Goebbels hatte 1933 in seiner „Rede zur Eröffnung der Reichskulturkammer“ prophezeit: „Die deutsche Kunst des nächsten Jahrzehnts wird heroisch, sie wird stählern-romantisch, sie wird sentimentalitätslos-sachlich, sie wird national mit großem Pathos und sie wird gemeinsam verpflichtend und bindend sein, oder sie wird nicht sein.“ 6 Inwieweit diese Ziele tatsächlich erreicht wurden, gilt es zu untersuchen. Es gab eine Vielzahl an Theatergruppierungen, die verschiedene Konzepte zur Realisierung dieser Idee erarbeiteten, doch nur wenige konnten sich durchsetzen. Einer näheren Betrachtung bedürfen der Rosenberg-Kreis, die Thingspiel-Organisation und der KdF, da sie mit ihren Konzepten theaterpolitische Bedeutung erlangten.
3 Vgl. Dussel, Konrad: Ein neues, ein heroisches Theater? Nationalsozialistische Theaterpolitik und ihre Auswirkungen in der Provinz. Bonn: Bouvier 1988. S. 107.
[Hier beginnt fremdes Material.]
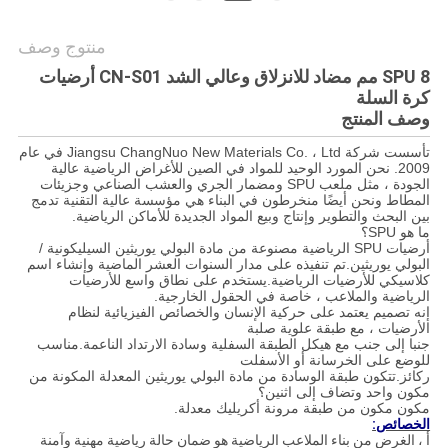
منتوج وصف
SPU 8 مم مضاد للانزلاق وعالي الشد CN-S01 أرضيات
كرة السلة
وصف المنتج
تأسست شركة Jiangsu ChangNuo New Materials Co. ، Ltd في عام
2009. نحن المورد الوحيد للمواد في الصين للأغراض الرياضية عالية
الجودة ، مثل ملعب SPU ومضمار الجري والعشب الصناعي وجزيئات
المطاط ونحن أيضًا منخرطون في البناء هي مؤسسة عالية التقنية تدمج
بين البحث والتطوير وإنتاج وبيع المواد الجديدة للأماكن الرياضية.
ما هو SPU؟
أرضيات SPU الرياضية مصنوعة من مادة البولي يوريثين السيليكونية /
البولي يوريثين.تم تنفيذه على مدار السنوات العشر الماضية وإنشاء اسم
كلاسيكي للأرضيات الرياضية.يستخدم على نطاق واسع للأرضيات
الرياضية والملاعب ، خاصة في الحقول الخارجية.
إنه تصميم يعتمد على حركية الإنسان والخصائص الفيزيائية لنظام
الأرضيات ، مع طبقة علوية صلبة
جنبا إلى جنب مع هيكل الطبقة السفلية وسادة الارتداد الناعمة.مناسب
للوضع على الخرسانة أو الأسفلت
ركائز.تتكون طبقة الوسادة من مادة البولي يوريثين المعدلة المكونة من
مكون واحد وتضاف إلى اثنين؟
مكون مكون من طبقة مرونة أكريليك معدلة.
الخصائص:
أ ، الغرض من بناء الملاعب الرياضية هو ضمان حالة رياضية مهنية وآمنة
4 Zitiert nach: Biccari, Gaetano: „Zuflucht des Geistes“? Konservativ-revolutionäre, faschistische und nationalsozialistische Theaterdiskurse in Deutschland und Italien 1900-1944. Tübingen: Narr 2001. (Forum Modernes Theater: Schriftenreihe; Bd. 28). S. 110.
5 Zitiert nach: Dussel, K.: Ein neues, ein heroisches Theater? S. 113
6 Zitiert nach: Biccari, G.: „Zuflucht des Geistes“? S. 118.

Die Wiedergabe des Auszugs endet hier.